→ Task prompt: Beginning with the line that has "Informācija un kontakti" and ending with the line that has "Запорная арматура", retype the entries below exactly, except for the pictures.

→ Data:
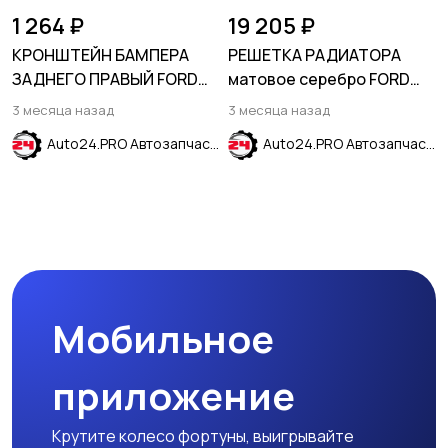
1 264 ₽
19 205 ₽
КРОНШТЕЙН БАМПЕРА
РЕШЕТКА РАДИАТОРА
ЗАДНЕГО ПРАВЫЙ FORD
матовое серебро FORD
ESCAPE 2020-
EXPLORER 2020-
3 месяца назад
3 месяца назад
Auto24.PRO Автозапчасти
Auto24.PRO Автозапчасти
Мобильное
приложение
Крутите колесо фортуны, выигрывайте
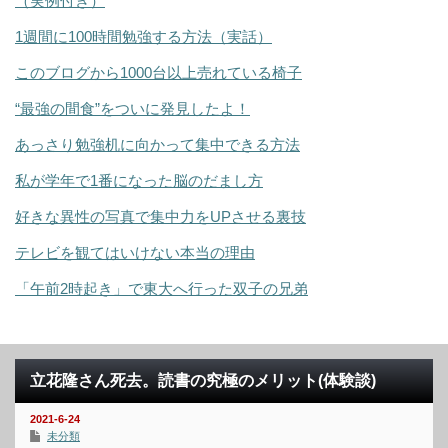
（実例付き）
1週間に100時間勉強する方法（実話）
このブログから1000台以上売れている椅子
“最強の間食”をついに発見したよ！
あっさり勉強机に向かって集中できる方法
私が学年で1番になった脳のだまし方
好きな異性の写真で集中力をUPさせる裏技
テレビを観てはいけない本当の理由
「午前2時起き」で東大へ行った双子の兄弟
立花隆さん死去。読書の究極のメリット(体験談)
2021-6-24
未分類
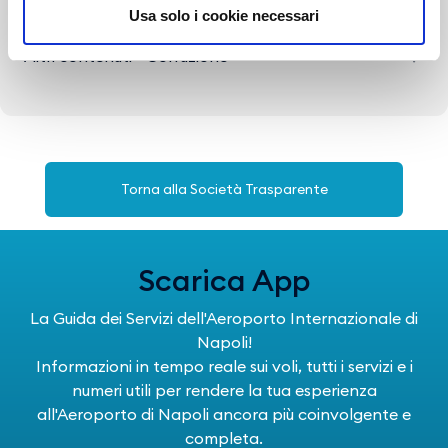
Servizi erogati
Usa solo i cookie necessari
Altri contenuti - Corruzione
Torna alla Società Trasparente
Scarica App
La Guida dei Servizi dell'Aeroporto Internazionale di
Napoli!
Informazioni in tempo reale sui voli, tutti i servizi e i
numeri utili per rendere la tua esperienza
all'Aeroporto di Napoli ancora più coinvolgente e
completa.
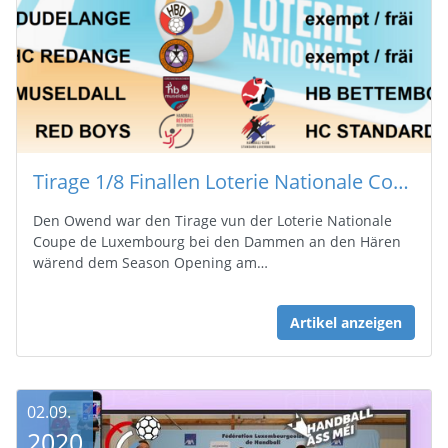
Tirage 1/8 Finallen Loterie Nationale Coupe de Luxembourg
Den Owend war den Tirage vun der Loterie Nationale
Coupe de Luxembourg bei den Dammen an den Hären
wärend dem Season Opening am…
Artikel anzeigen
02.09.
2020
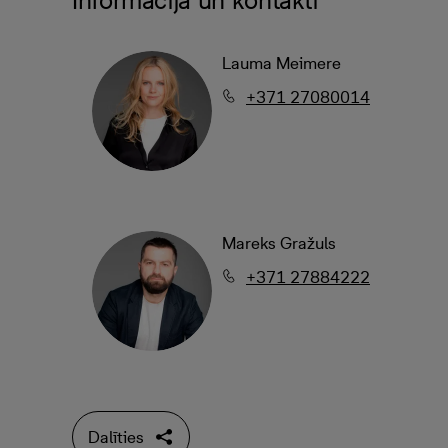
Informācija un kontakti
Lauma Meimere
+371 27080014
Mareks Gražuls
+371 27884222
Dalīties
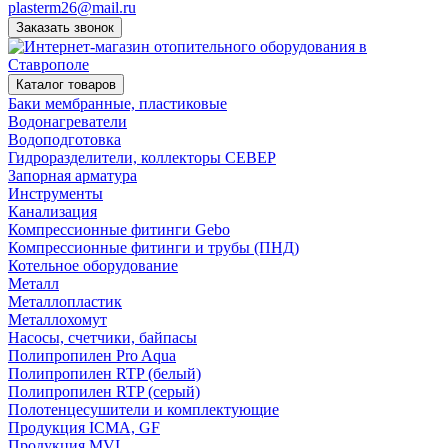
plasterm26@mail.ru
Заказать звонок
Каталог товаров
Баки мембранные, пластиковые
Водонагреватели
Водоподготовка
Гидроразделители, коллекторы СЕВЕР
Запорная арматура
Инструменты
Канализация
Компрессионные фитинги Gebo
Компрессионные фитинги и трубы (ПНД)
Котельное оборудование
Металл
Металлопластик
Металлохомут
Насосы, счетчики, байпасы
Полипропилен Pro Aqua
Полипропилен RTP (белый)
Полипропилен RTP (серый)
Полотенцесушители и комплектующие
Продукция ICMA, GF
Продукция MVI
...
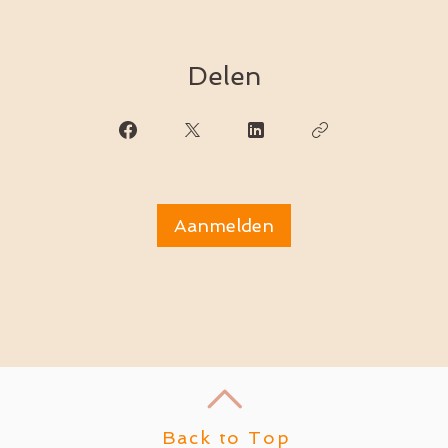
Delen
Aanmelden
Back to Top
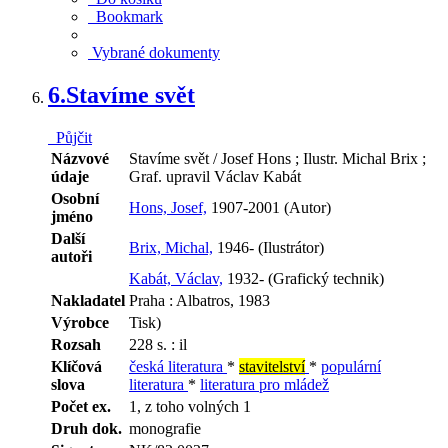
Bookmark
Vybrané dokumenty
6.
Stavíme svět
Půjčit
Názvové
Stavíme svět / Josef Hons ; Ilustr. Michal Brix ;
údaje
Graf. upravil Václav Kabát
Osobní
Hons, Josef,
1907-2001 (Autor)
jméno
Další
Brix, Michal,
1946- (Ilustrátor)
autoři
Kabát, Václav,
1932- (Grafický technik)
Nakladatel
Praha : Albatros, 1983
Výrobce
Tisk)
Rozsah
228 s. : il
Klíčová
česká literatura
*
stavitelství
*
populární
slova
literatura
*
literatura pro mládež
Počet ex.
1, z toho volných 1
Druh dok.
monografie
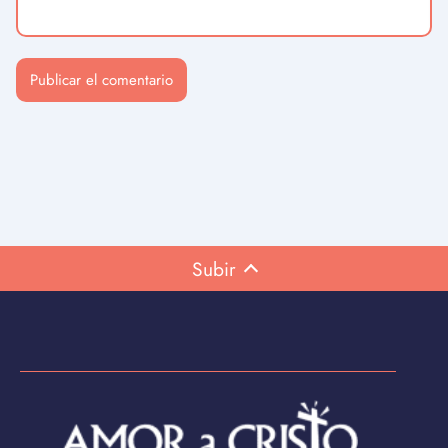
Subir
* * *
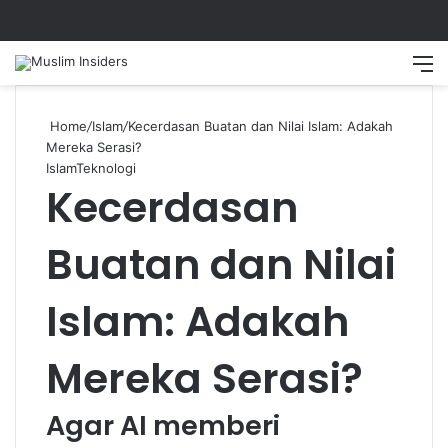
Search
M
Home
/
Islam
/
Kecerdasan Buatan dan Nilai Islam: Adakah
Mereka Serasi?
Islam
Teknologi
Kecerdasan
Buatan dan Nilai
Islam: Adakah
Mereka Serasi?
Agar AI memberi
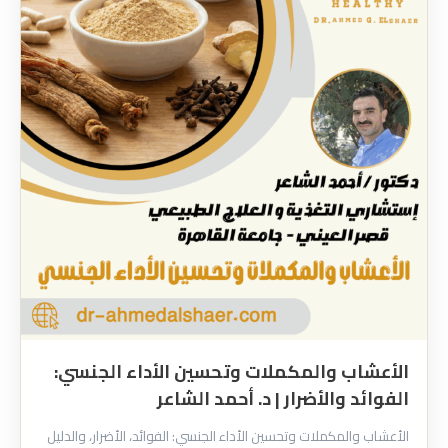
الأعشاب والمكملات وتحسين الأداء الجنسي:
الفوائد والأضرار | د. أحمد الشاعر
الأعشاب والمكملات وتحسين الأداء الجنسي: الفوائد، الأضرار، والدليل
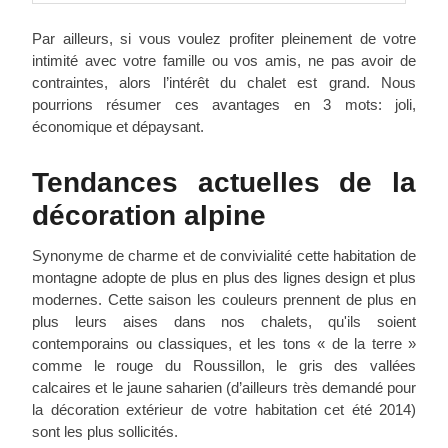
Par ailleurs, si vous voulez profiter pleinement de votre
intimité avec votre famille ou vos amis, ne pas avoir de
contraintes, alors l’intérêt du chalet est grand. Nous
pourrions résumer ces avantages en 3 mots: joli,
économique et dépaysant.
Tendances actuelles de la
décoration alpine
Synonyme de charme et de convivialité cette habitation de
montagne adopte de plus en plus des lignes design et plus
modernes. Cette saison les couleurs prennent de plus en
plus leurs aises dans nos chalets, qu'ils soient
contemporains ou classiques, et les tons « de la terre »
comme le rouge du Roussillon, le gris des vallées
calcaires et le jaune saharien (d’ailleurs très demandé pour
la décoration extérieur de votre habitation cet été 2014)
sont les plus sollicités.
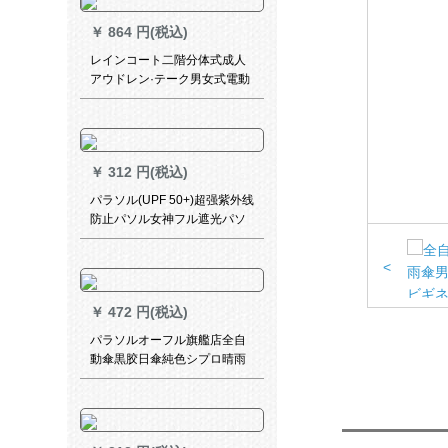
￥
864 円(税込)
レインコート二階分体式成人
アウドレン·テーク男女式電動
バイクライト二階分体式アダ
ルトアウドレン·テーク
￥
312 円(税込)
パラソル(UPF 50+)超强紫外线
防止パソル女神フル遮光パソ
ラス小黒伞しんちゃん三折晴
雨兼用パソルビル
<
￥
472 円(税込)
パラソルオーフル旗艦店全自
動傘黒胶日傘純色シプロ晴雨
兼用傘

→ Solved problem:
Informācija un kontakti
Lauma Meimere
+371 27080014
Mareks Gražuls
+371 27884222
Dalīties
plasterm26@mail.ru
Заказать звонок
Каталог товаров
Баки мембранные, пластиковые
Водонагреватели
Водоподготовка
Гидроразделители, коллекторы СЕВЕР
Запорная арматура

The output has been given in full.